Time will tell whether Thailand's military coup will bring benefits to the marketing communications industry, Tim Isaac writes.

It was perplexing to read the world's concern for us poor souls coping with Thailand's 18th coup in 72 years. "Military coup" hardly suggests democratic legitimacy or stability. But our latest coup on 19 September was bloodless, highly popular, in Bangkok at least, and seemed to provide yet another public holiday together with photo-ops for family outings and gaping tourists in front of the tanks, most of which were festooned with yellow ribbons and roses: the colour of the King. This coup probably did more to safeguard constitutional democratic rule than to undermine it.

So in the short term we are all in a much better position than the world seems to think - however much the Western press takes a simplistic and fundamentalist view on democracy. The baht continues to ride high against the dollar and the stock market experienced only the slightest of short-term hiccups.

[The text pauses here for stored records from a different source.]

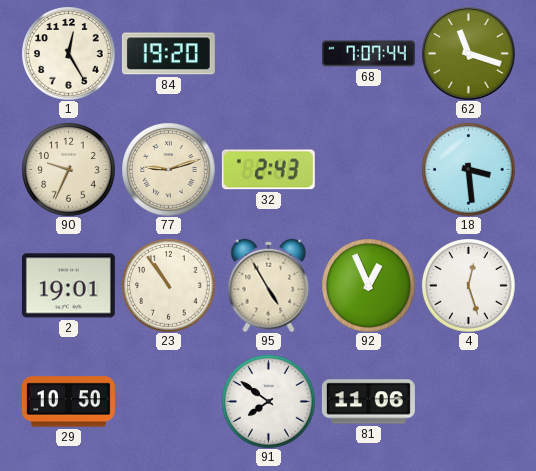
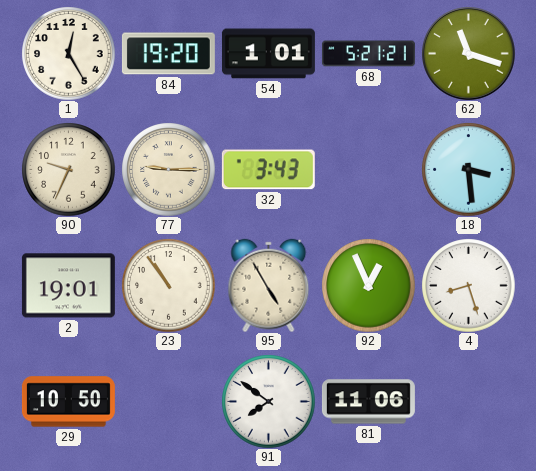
54: none -> 1:01
68: 7:07 -> 5:21
77: 9:12 -> 9:15
32: 2:43 -> 3:43
4: 12:27 -> 8:27
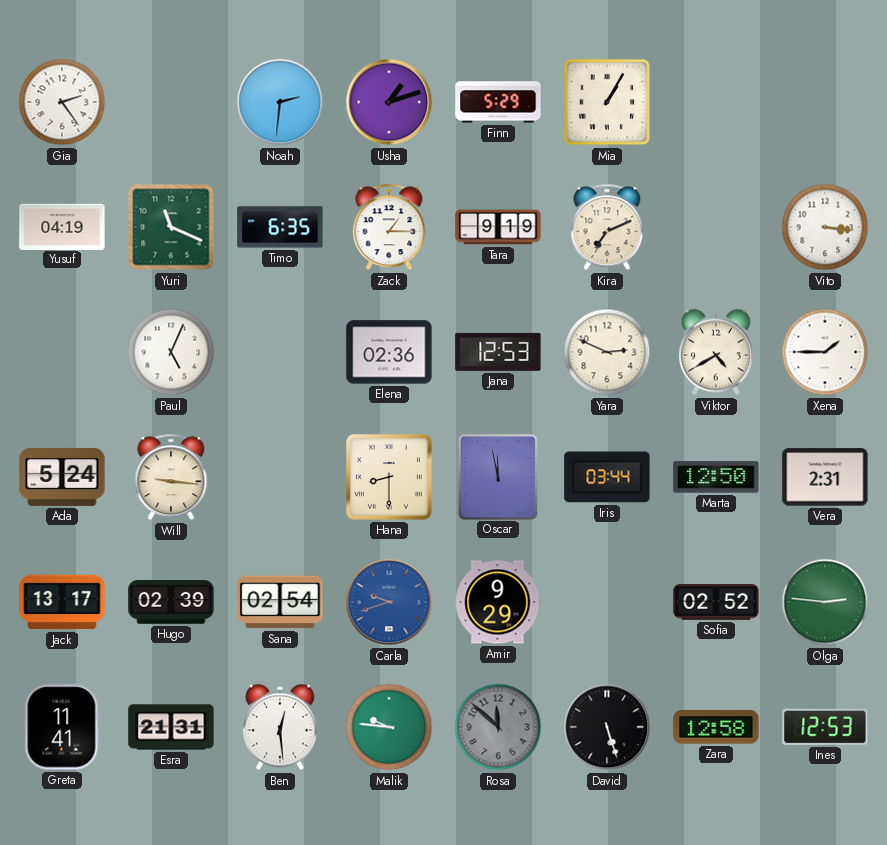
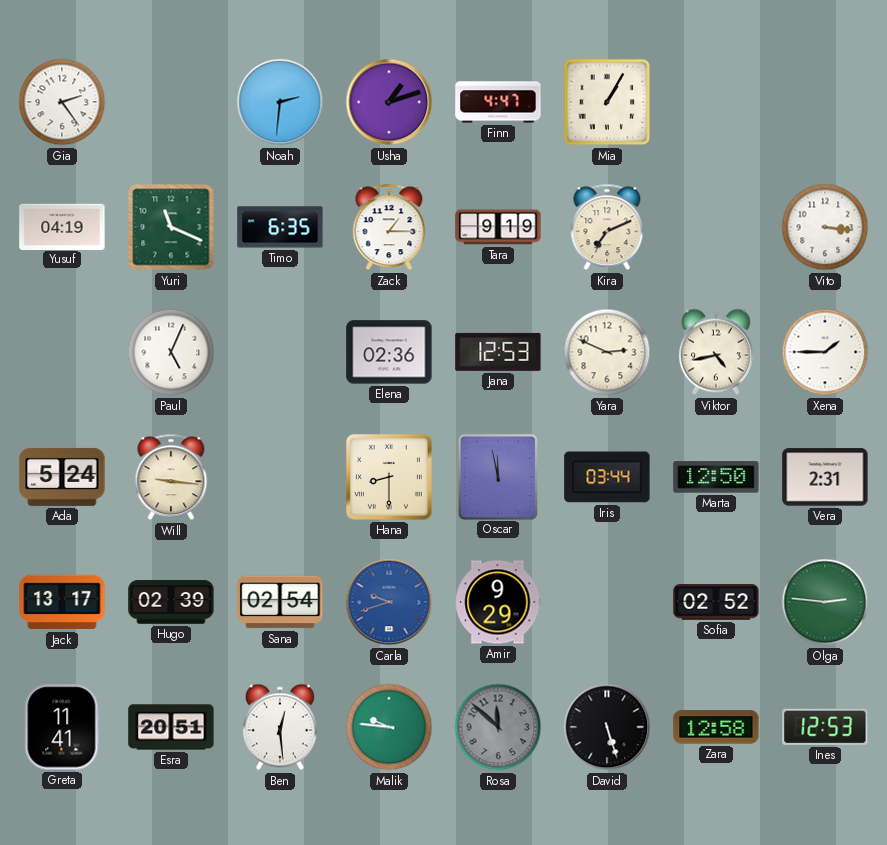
Finn: 5:29 -> 4:47
Viktor: 4:40 -> 4:43
Esra: 21:31 -> 20:51
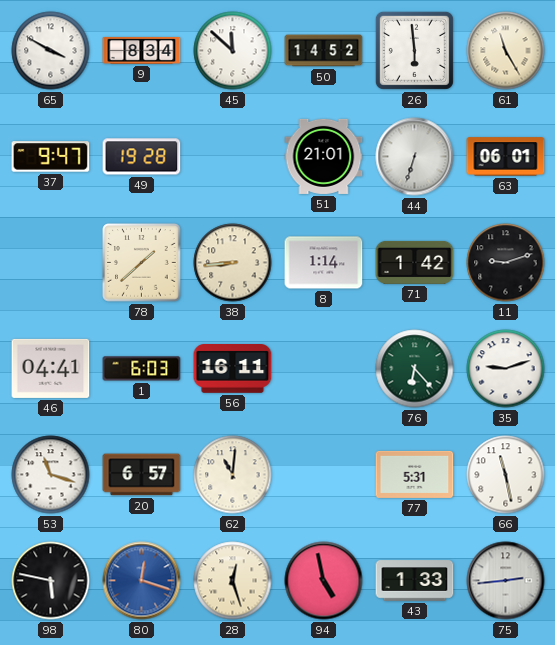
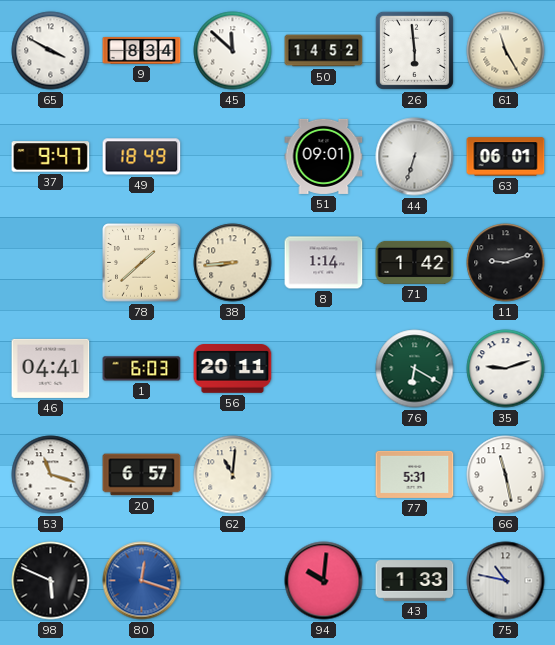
49: 19:28 -> 18:49
51: 21:01 -> 09:01
56: 16:11 -> 20:11
76: 6:23 -> 6:20
98: 5:47 -> 5:49
28: 12:27 -> none
94: 4:58 -> 10:01
75: 2:44 -> 10:47
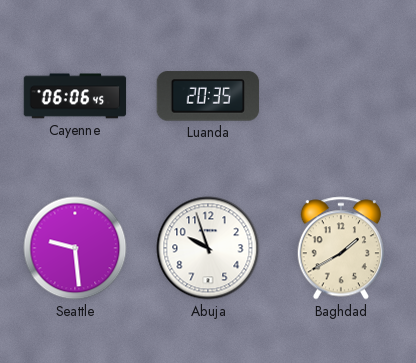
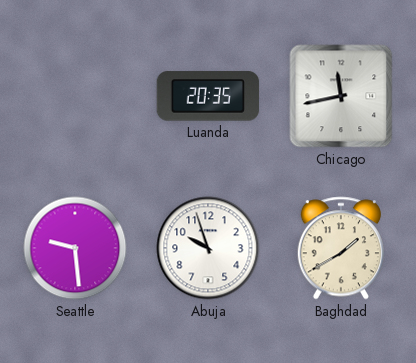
Cayenne: 06:06 -> none
Chicago: none -> 11:43
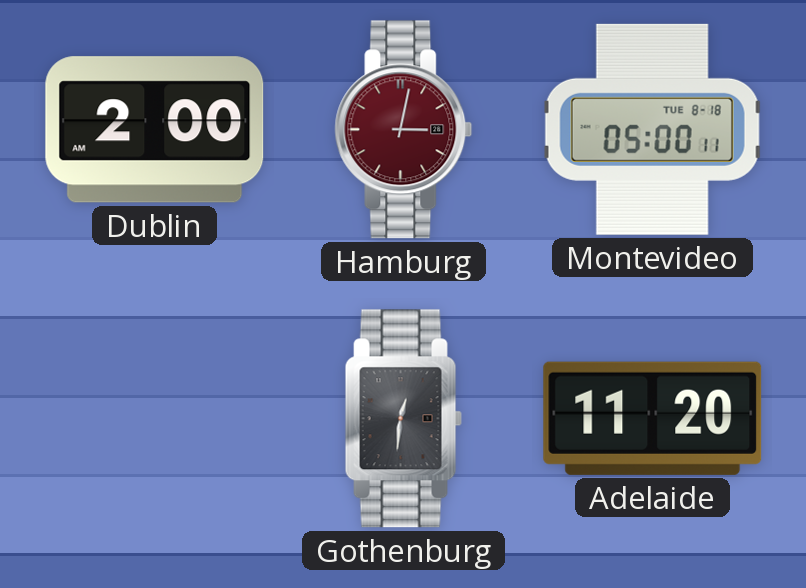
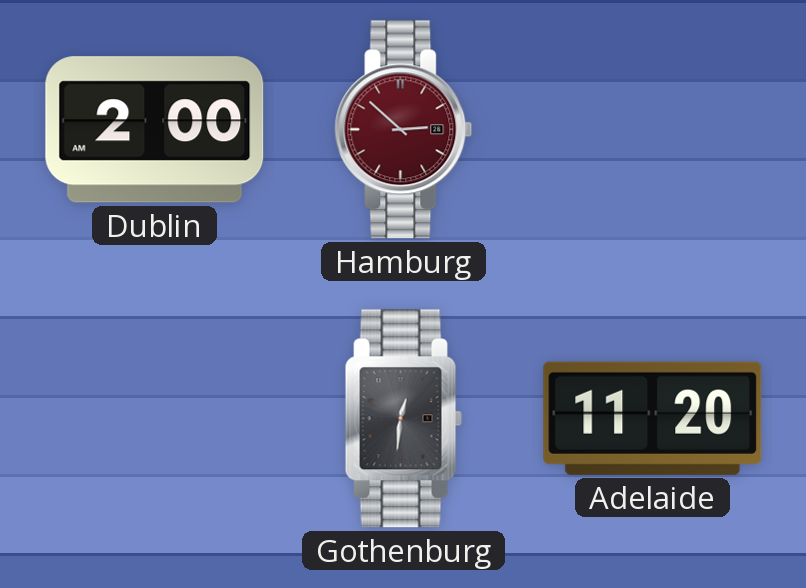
Hamburg: 3:02 -> 2:52
Montevideo: 05:00 -> none
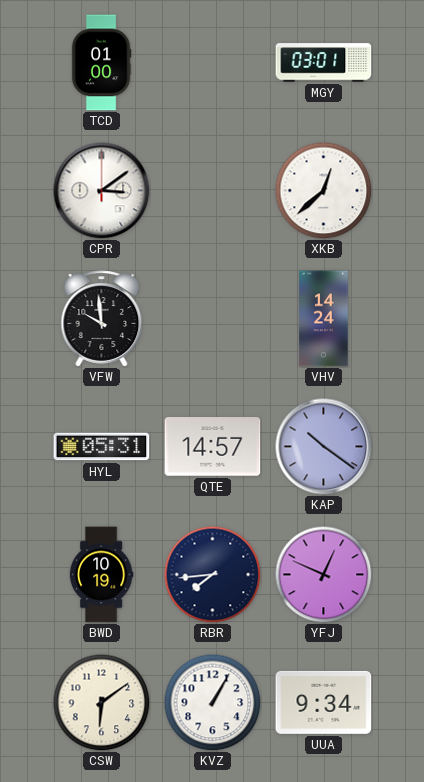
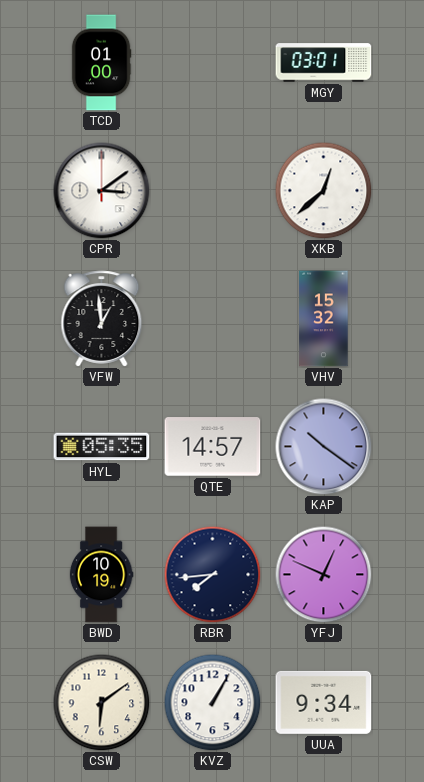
VFW: 9:59 -> 12:59
VHV: 14:24 -> 15:32
HYL: 05:31 -> 05:35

In the longer term, however, a political hiatus of this kind doesn't do us much good. Who will be recognised to negotiate critical trade agreements with the US and Japan? Who will authorise major infrastructure projects? How much long-term damage is done to the confidence of foreign direct investors? And the political hiatus could last quite a while. The question for us is: How does the country return to any form of democratically elected civil government without that government being the same as the old deposed one - in other words, a return to Thai Rak Thai and Khun Thaksin?

So for the marketing communications industry, after several years of boom, we are in for a time of uncertainty and the usual holding back by clients inclined to keep purses closed until the future is clearer. And this caution comes on top of an economic situation that was already beginning to show signs of indigestion after years of excessively exuberant domestic spending.

But are there any plus sides in prospect? Well, we may get less of the Thaksin regime showboating on public issues. For instance, the regulations on alcohol advertising have become as restrictive as on tobacco, and mainly so that the old government could display their concern for the number of road fatalities. It's much easier to ban alcohol advertising than to attempt to get people to learn how to drive or to actually take driving tests.

And while the Thaksin government took many, much lauded initiatives in negotiating trade agreements within ASEAN, Asia Pacific and on the world stage, at the same time foreign involvement or influence within the Thai economy has been a target for criticism and discouraged, almost to the point of isolationism. So along with many other expats working in Thailand, I wait to see whether my presence is more, or less, welcome now that he is gone.

- Tim Isaac is the vice-chairman of Ogilvy in Asia-Pacific and is based in Bangkok.